Food Sovereignty: Combatting Childhood Obesity in Native American and Black Communities
This blog was written with input from Barb Fabre, CEO, Indigenous Visioning; Trisha Moquino, Co-Founder/Education Director, Keres Children’s Learning Center; A-dae Romero-Briones (Kiowa/Cochiti), Director of Programs, Native Agriculture and Food Systems Initiative; and Gale Spotted Tail, Rosebud Sioux Tribe Child Care Services/Lakota Language Preservation Project.
Every family wants to provide healthy food for their young children. But in the US, systemic discrimination has made this next to impossible. The degree to which families are food secure, i.e., have the “physical, social, and economic access to sufficient, safe, and nutritious food that meets their food preferences and dietary needs for an active and healthy life,” often depends on their race and ethnicity. One in four Native Americans experiences food insecurity, compared to one in nine Americans overall. And, in 2020, 24% of Black individuals experienced food insecurity – more than three times the rate of White households. With low access to fresh foods but readily available fast food, childhood obesity has ensued. Native American children have the highest rates of obesity in the US; more than 20 percent of Native American and 14 percent of Black children ages 2 to 5 have obesity, compared to 13.7 percent of US children of all other races. As we know, obesity can put these children at greater risk for diabetes and cardiovascular problems later in life. Before discussing some steps that can be taken to solve the problem, it’s important to acknowledge how we got here.

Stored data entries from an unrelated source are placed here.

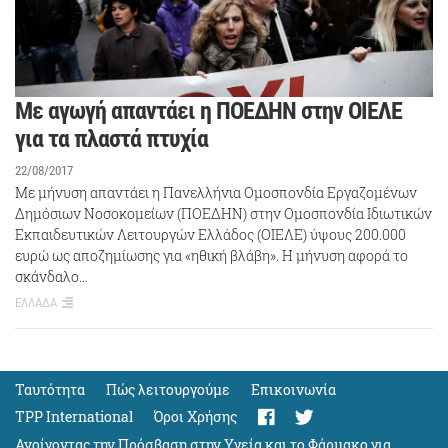
Με αγωγή απαντάει η ΠΟΕΔΗΝ στην ΟΙΕΛΕ
για τα πλαστά πτυχία
22/08/2017
Με μήνυση απαντάει η Πανελλήνια Ομοσπονδία Εργαζομένων
Δημόσιων Νοσοκομείων (ΠΟΕΔΗΝ) στην Ομοσπονδία Ιδιωτικών
Εκπαιδευτικών Λειτουργών Ελλάδος (ΟΙΕΛΕ) ύψους 200.000
ευρώ ως αποζημίωσης για «ηθική βλάβη». Η μήνυση αφορά το
σκάνδαλο…
ΕΛΛΑΔΑ
Ταυτότητα
Πώς λειτουργούμε
Eπικοινωνία
TPP International
Όροι Χρήσης
Ανοίγοντας την Πρόσβαση στην Υγεία και το Φάρμακο για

Deficit Language Disregards History and Hides the Truth
The very terminology used to describe the issue – food insecurity – not only obscures how it came about but places the responsibility on the families experiencing it. But they have not created the situation. Systemic racism and discrimination have led to less access to many goods and services and Native American and Black leaders have not been asked to provide their input on the problem. Instead, the narrative has been shaped by national organizations and federal programs, resulting in the deficit language now in use. Moquino noted:
“National organizations contribute to the erasure of the legacy of Indigenous food sovereignty when they use terms such as “food insecurity,” a term that further marginalizes BIPOC children from their food histories and food systems and does not acknowledge who created these disruptions, unintentionally putting the responsibility back on Indigenous/BIPOC families and communities instead of colonization, the federal government, capitalism, and corporations.”
Romero-Briones said that framing the conversation around “food insecurity” ignores the history that has produced it:
“Food insecurity, or “hunger,” has been the result of a series of racial projects through which Pueblo environmental/land practices have been damaged, management of natural resources and the accompanying wealth have been transferred to non-Indian hands, and the environment has been degraded, [all creating] a dependence on the retail food supply.”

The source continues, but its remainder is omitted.